Question

find the tangent of ∠h.
simplify your answer and write it as a proper fraction, improper fraction, or whole number.
tan(h) =

Explanation:

Step1: Find length of FE

In right triangle FEG, we know hypotenuse \( FG = 68 \), hypotenuse \( FF = 60 \) (wait, correction: \( FG = 68 \), \( FE = 60 \), so by Pythagorean theorem, \( EG=\sqrt{FG^{2}-FE^{2}}=\sqrt{68^{2}-60^{2}} \). Calculate \( 68^{2}=4624 \), \( 60^{2}=3600 \), so \( EG=\sqrt{4624 - 3600}=\sqrt{1024}=32 \). Wait, but in the diagram, \( EG = 32 \) is given? Wait, no, actually, triangles FEG and FDH are similar (since both are right triangles and share angle F). Also, \( ED \) and \( EG \) are both perpendicular, so \( ED \parallel EG \)? Wait, maybe better to find the length of the opposite and adjacent sides for angle H.

Wait, angle H is in triangle FDH (right triangle at D) and triangle FEG (right triangle at E). Since \( \angle F \) is common, triangles FEG and FDH are similar. So \( \tan(H)=\tan(F) \) because \( \angle H + \angle F=90^{\circ} \)? Wait, no, in right triangle, \( \tan(\theta)=\frac{\text{opposite}}{\text{adjacent}} \).

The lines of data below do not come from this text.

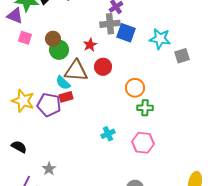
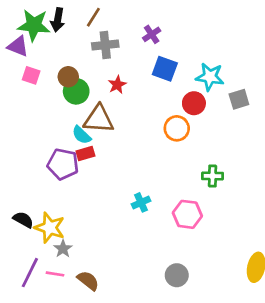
gray cross: (110, 24) -> (105, 45), moved
red circle: (103, 67) -> (194, 103), moved
orange circle: (135, 88) -> (177, 128), moved
yellow star: (23, 101) -> (50, 228), moved
green cross: (145, 108) -> (212, 176), moved

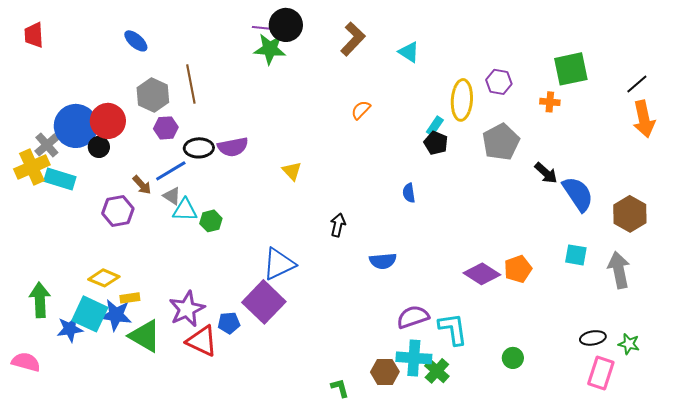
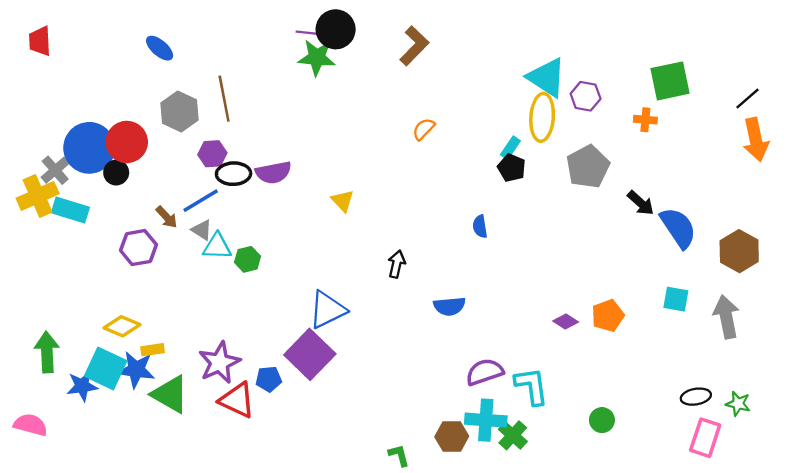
cyan triangle: (409, 52) -> (547, 77), moved, size x1.6
purple hexagon: (166, 128) -> (212, 154), moved
purple diamond: (482, 274) -> (566, 322), size x0.6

For angle H, in triangle FDH (right-angled at D), the opposite side to H would be FD, and adjacent side would be DH? Wait, no, maybe I got the angles wrong. Wait, let's look at the diagram: points F, G, H are colinear (since G is on FH). E is on FD, with FE = 60, FG = 68, EG = 32 (right angle at E). D is on FD, right angle at D (so HD is perpendicular to FD). So angle at H: in triangle DFH, right-angled at D, so angle H and angle F are complementary. In triangle FEG, right-angled at E, \( \tan(F)=\frac{EG}{FE}=\frac{32}{60}=\frac{8}{15} \)? Wait, no, \( FE = 60 \), \( FG = 68 \), so \( EG = 32 \) (as calculated). Wait, but for angle H, in triangle DFH, \( \tan(H)=\frac{FD}{DH} \). But since triangles FEG and FDH are similar (both right-angled, same angle at F), so \( \frac{EG}{FE}=\frac{FD}{FH} \)? Wait, maybe not. Wait, alternatively, since \( \angle H \) and \( \angle F \) are complementary, \( \tan(H)=\cot(F)=\frac{FE}{EG} \)? Wait, no, \( \tan(F)=\frac{EG}{FE}=\frac{32}{60}=\frac{8}{15} \), so \( \tan(H)=\cot(F)=\frac{FE}{EG}=\frac{60}{32}=\frac{15}{8} \)? Wait, no, that can't be. Wait, maybe I mixed up opposite and adjacent.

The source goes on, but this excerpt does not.